> **What you are asked to do**
Please give again, exactly and in full, each line from the one holding "De Caroline Parmentier dans" to the end of the listing.

> **Exercise data**

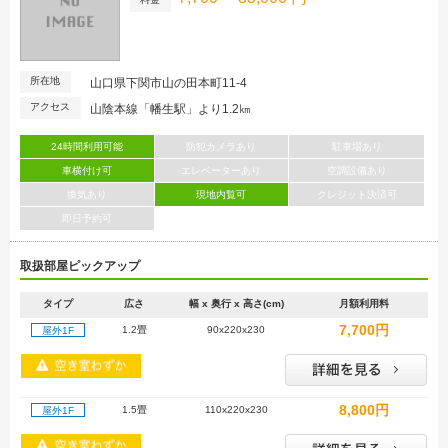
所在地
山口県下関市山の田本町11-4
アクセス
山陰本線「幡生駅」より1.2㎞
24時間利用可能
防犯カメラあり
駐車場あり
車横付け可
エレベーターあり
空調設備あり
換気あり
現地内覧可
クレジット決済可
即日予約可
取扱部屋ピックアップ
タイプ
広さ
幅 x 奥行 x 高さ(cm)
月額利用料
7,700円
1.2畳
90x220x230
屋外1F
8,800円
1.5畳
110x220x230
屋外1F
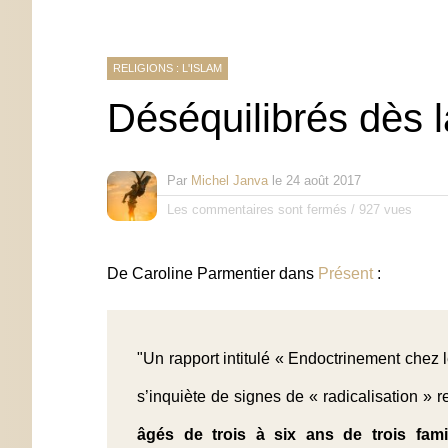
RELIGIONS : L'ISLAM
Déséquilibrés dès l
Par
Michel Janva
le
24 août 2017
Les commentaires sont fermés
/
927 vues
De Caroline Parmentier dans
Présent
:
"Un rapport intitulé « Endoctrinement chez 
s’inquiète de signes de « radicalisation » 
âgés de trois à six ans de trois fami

> **Response to the task**
De Caroline Parmentier dans
Présent
:
"Un rapport intitulé « Endoctrinement chez 
s’inquiète de signes de « radicalisation » 
âgés de trois à six ans de trois fami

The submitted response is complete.